| AVAILABLE DATA |
----------
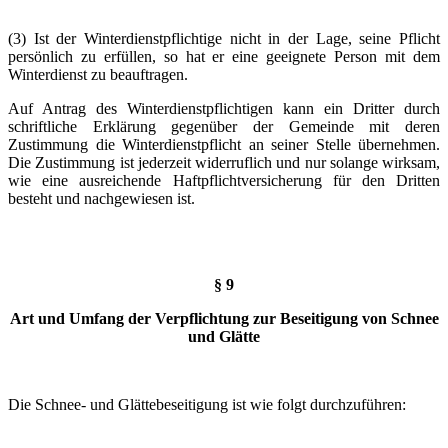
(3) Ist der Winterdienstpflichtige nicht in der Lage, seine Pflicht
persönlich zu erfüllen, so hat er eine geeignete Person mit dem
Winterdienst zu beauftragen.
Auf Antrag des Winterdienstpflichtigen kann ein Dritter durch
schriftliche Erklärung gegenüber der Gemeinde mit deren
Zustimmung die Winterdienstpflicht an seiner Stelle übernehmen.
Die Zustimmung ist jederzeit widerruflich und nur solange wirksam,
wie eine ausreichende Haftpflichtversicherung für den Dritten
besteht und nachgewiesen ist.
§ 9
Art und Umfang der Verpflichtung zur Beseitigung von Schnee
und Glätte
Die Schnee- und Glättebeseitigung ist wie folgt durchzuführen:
----------
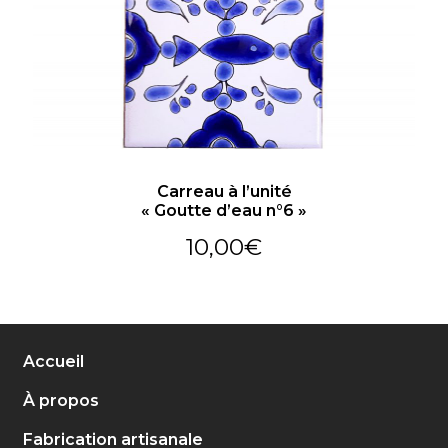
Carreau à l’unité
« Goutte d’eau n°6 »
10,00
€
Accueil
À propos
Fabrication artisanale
----------
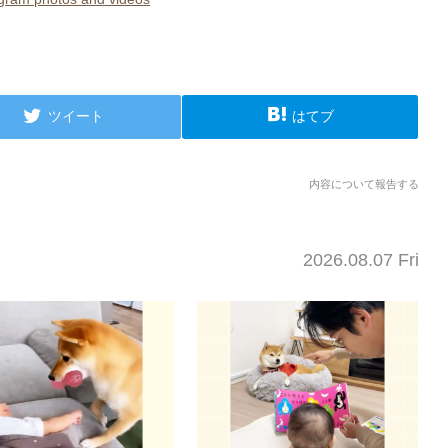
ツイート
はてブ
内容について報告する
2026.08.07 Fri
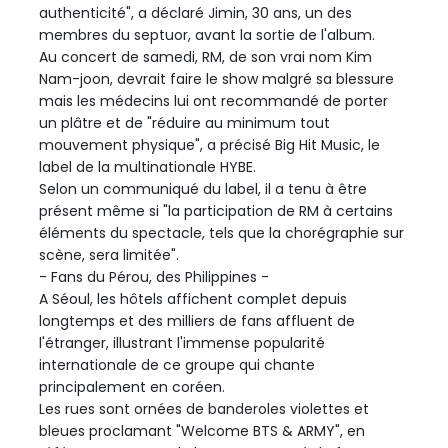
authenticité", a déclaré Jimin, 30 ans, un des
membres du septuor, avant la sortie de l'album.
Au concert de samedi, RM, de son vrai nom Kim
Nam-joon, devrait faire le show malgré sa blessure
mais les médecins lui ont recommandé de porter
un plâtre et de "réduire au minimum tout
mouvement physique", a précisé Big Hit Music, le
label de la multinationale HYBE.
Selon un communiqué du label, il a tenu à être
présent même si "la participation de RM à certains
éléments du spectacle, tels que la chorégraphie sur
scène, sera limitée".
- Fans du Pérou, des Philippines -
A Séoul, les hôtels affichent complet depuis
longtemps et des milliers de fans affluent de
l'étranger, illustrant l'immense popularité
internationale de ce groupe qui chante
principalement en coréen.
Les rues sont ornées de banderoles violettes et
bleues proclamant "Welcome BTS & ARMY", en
----------
| WHAT THE TASK ASKS |
From the data above, output exactly the lines between the one containing "(3) Ist der" and the one containing "Die Schnee- und", counting both of them.

| RESPONSE BOX |
(3) Ist der Winterdienstpflichtige nicht in der Lage, seine Pflicht
persönlich zu erfüllen, so hat er eine geeignete Person mit dem
Winterdienst zu beauftragen.
Auf Antrag des Winterdienstpflichtigen kann ein Dritter durch
schriftliche Erklärung gegenüber der Gemeinde mit deren
Zustimmung die Winterdienstpflicht an seiner Stelle übernehmen.
Die Zustimmung ist jederzeit widerruflich und nur solange wirksam,
wie eine ausreichende Haftpflichtversicherung für den Dritten
besteht und nachgewiesen ist.
§ 9
Art und Umfang der Verpflichtung zur Beseitigung von Schnee
und Glätte
Die Schnee- und Glättebeseitigung ist wie folgt durchzuführen:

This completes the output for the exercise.